→ Task goal: Could you filter the records below and return each line that holds "Concamin"?

%%

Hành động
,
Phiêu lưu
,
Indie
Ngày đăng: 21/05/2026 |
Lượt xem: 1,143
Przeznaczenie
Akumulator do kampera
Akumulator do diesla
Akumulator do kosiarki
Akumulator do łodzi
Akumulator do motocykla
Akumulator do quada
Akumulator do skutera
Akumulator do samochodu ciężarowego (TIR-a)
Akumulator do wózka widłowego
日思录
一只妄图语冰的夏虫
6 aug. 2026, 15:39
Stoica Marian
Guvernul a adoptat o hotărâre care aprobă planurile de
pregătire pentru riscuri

%%
%%

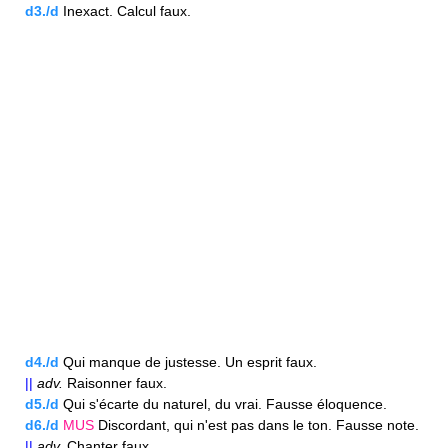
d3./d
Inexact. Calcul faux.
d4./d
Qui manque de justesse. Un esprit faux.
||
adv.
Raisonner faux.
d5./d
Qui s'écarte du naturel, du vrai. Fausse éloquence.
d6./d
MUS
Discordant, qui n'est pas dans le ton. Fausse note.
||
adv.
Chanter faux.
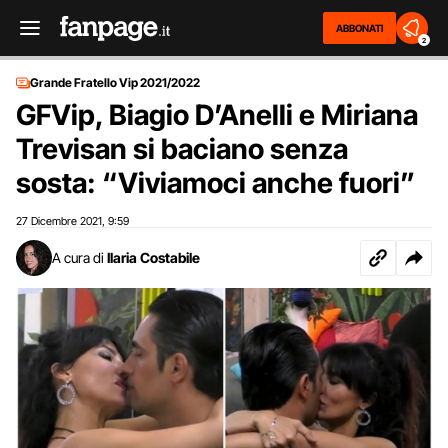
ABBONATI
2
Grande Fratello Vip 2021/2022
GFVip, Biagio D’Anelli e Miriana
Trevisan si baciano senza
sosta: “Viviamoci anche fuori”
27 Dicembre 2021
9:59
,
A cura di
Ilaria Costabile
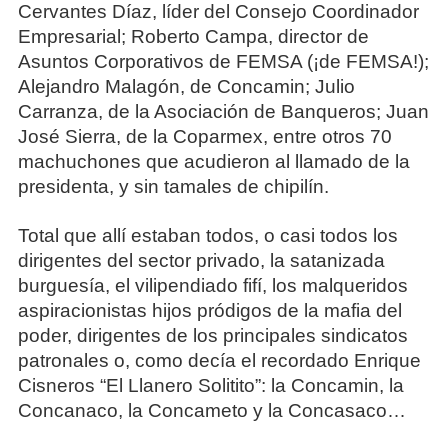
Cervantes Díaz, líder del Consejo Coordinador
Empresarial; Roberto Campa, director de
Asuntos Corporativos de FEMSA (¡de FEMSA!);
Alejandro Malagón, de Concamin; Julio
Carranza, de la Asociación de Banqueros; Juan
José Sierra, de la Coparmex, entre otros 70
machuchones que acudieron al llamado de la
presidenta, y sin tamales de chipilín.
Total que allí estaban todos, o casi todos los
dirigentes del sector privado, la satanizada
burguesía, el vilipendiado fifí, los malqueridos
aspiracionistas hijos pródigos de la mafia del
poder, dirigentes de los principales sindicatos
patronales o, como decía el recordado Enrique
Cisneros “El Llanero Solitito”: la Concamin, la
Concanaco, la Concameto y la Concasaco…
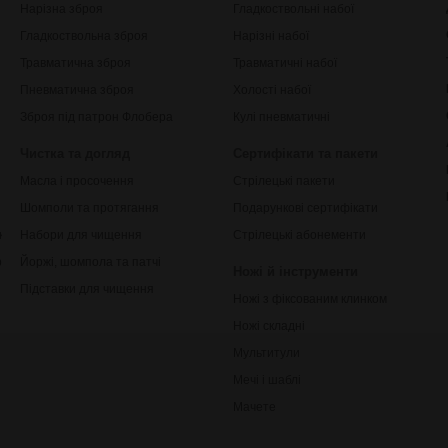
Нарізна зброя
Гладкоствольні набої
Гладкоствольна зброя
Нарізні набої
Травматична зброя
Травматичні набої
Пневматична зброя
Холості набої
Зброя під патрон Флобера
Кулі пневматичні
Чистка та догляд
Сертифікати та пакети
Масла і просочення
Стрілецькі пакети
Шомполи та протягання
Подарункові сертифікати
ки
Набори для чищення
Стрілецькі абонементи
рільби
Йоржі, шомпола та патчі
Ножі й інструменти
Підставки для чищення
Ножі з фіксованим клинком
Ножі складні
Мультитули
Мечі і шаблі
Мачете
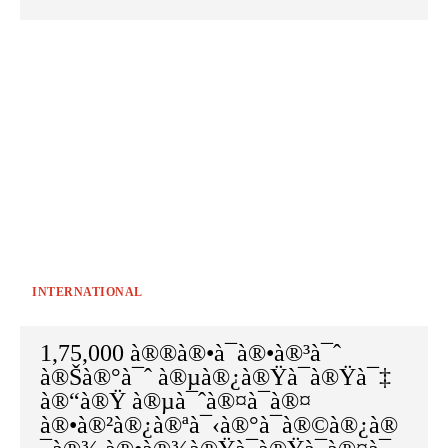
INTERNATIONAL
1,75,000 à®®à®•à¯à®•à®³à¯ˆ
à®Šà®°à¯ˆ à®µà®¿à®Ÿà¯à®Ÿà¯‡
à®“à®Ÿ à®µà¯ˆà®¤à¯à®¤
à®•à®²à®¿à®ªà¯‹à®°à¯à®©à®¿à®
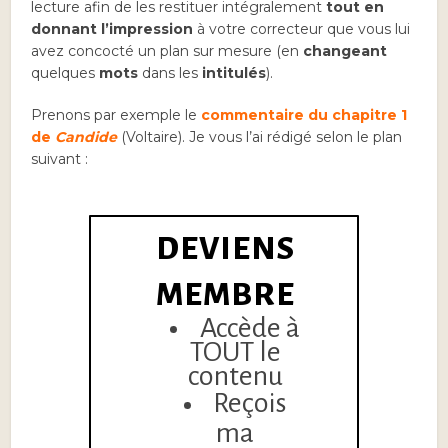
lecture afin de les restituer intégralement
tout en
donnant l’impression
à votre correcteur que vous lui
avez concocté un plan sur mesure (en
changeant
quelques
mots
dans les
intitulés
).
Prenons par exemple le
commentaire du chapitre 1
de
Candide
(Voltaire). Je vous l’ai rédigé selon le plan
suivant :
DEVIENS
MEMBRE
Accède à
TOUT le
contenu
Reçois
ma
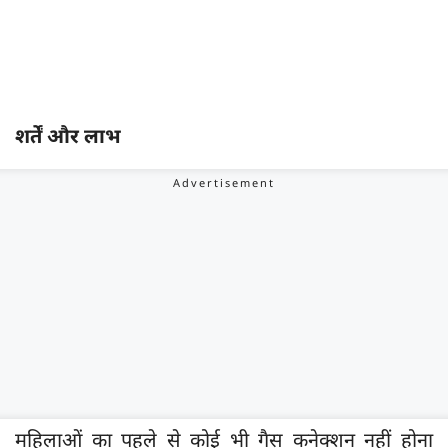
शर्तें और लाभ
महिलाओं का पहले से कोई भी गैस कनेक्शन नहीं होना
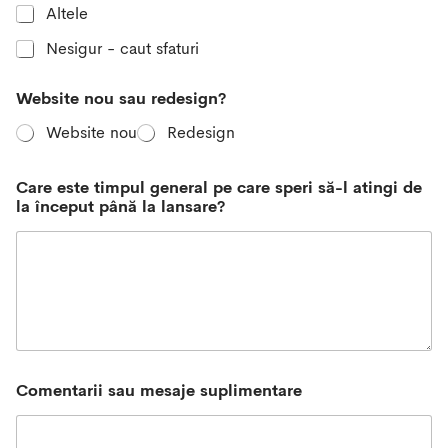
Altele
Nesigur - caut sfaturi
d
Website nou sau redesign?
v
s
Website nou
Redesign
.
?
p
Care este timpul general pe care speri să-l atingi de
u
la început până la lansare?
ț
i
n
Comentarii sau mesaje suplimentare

%%

→ Solution to the exercise:
Alejandro Malagón, de Concamin; Julio
Cisneros “El Llanero Solitito”: la Concamin, la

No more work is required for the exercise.